Cancer and Insulin

There are many books and news about diabetes, yet the number of people who struggle with diabetes has never dropped. Also, tremendous money has been invested into cancer research for many decades, but cancer still takes 2nd place as a leading cause of death in the United States. Many believe that those two diseases are not related, but actually there is a strong link, specifically insulin and cancer.  A 2012 study shows that Individuals in the highest percentile of serum insulin had a 62% higher risk of cancer mortality and 161% higher risk of gastrointestinal cancer mortality. But why insulin?   
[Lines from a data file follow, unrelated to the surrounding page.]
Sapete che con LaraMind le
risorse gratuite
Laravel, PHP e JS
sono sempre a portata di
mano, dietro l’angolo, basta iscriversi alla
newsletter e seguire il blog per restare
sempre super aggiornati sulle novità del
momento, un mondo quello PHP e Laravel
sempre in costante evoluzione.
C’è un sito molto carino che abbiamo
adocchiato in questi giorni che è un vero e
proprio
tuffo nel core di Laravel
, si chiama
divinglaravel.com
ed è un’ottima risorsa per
This link has been known for quite some time, and the paradigm of cancer as a metabolic disease has begun to be more seriously considered in recent years.  Now the researchers know that it is quite simple to grow breast cancer cells in a lab. The recipe has been used successfully for decades. Take breast cancer cells, add glucose, growth factor (EGF) and insulin. Lots and lots of insulin. The cells will grow like weeds after a spring shower.   
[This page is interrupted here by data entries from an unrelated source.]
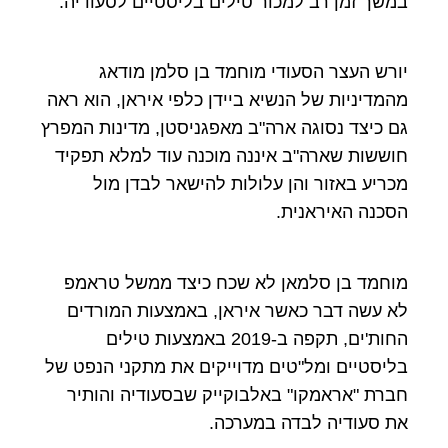
במשך זמן רב למכור טילים בליסטיים לסעודיה.
יורש העצר הסעודי מוחמד בן סלמן מודאג
מהמדיניות של הנשיא ביידן כלפי איראן, הוא ראה
גם כיצד נסוגה ארה"ב מאפגניסטן, מדינות המפרץ
חוששות שארה"ב איננה מוכנה עוד למלא תפקיד
מכריע באזור והן עלולות להישאר לבדן מול
הסכנה האיראנית.
מוחמד בן סלמאן לא שכח כיצד ממשל טראמפ
לא עשה דבר כאשר איראן, באמצעות המורדים
החות'ים, תקפה ב-2019 באמצעות טילים
בליסטיים ומל"טים מדוייקים את מתקני הנפט של
חברת "אראמקו" באלבוקייק שבסעודיה והותיר
את סעודיה לבדה במערכה.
Insulin helps remove sugar (glucose) from the blood into cells where it is used to power energy or is stored as surplus fat, but it also stimulates the growth and proliferation of a variety of cells. So, the higher the insulin levels inside cells, triggers more rapid cell division.  In 1990, researchers found that breast cancer cells contain over 6 times the number of normal insulin receptors as normal breast tissue. That makes sense that the reason why Insulin Potentiation Therapy (IPT) is developed as an intravenous cancer therapy.  IPT uses insulin to treat cancer with low-dose chemotherapy. Donato Perez Garcia, a medical doctor from Mexico, who developed IPT in the early 1930’s, believes that because cancer cells have more insulin receptors than normal cells, when insulin is released into the bloodstream in response to a change in blood sugar levels, the insulin attaches to these cells and allow nutrients to enter the cell. When the excess insulin receptors on cancer cells are activated, it’s theoretically easier to specifically target them for treatment. He (and now his grandson) argued that IPT targets cancer cells and requires less chemotherapy to get the same results. Less chemo drugs, then, mean fewer or less severe side effects.   
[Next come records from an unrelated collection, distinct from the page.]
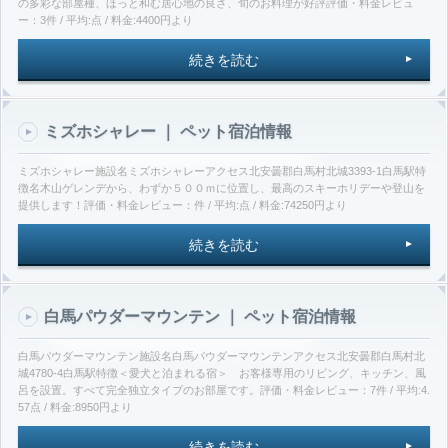
の多彩な部屋種、ほっと和む居心地の良さ、旬のお料理が好評評価・料金レビュ
ー：3件 / 平均:点 / 料金:4400円より
続きを読む
ミズホシャレー ｜ ペット宿泊情報
ミズホシャレー施設名ミズホシャレーアクセス北安曇郡白馬村北城3393-1白馬駅特
徴名木山ゲレンデから、わずか５００ｍに位置し、最高のスキーホリデーや登山を
提供します！評価・料金レビュー：件 / 平均:点 / 料金:74250円より
続きを読む
白馬パウダーマウンテン ｜ ペット宿泊情報
白馬パウダーマウンテン施設名白馬パウダーマウンテンアクセス北安曇郡白馬村北
城4780-4白馬駅特徴＜愛犬と泊まれる宿＞ お客様専用のリビング、キッチン、風
呂を設置。すべて完全独立タイプのお部屋です。評価・料金レビュー：7件 / 平均:4.
57点 / 料金:8950円より
続きを読む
As you know I am not a big fan of Chemotherapy, so I personally do not promote IPT. But I would like you to understand 1) cancer cells have more insulin receptors, and 2) high levels of insulin, which is a condition called “insulin resistance” promotes cancer growth.   

Now we need to understand “insulin resistance,” and how it is developed.  People with type 2 diabetes make insulin, but their cells don’t use it as well as they should. Doctors call this insulin resistance. At first, the pancreas makes more insulin to try to get glucose into the cells. But eventually it can’t keep up, and the sugar builds up in your blood instead. Obviously, it is caused by consuming the Standard American Diet (SAD). Not only processed food that’s loaded with sugar and refined grains, but also, fatty foods such as processed meat, dairy, fried foods provide more metabolic fuel. A combination of both would definitely lead to serious health danger. Clean eating is always the key to keep the body healthy. If you are seriously concerned about cancer prevention, I strongly suggest a clean, non-processed low-fat vegan diet loaded with fresh fruits and vegetables. Ketogenic diet will reduce post-meal insulin levels, but it can negatively impact long-term glucose management. A high-fat diet has long been linked to an increased risk of insulin resistance. Researchers warn that a diet high in fat appears to disrupt important cell signaling that results in reduced sensitivity to insulin.  

Please don`t ignore the fluctuation of A1C especially if you have high triglyceride and high blood pressure. Make up your mind on changing diet and lifestyles as soon as you read this!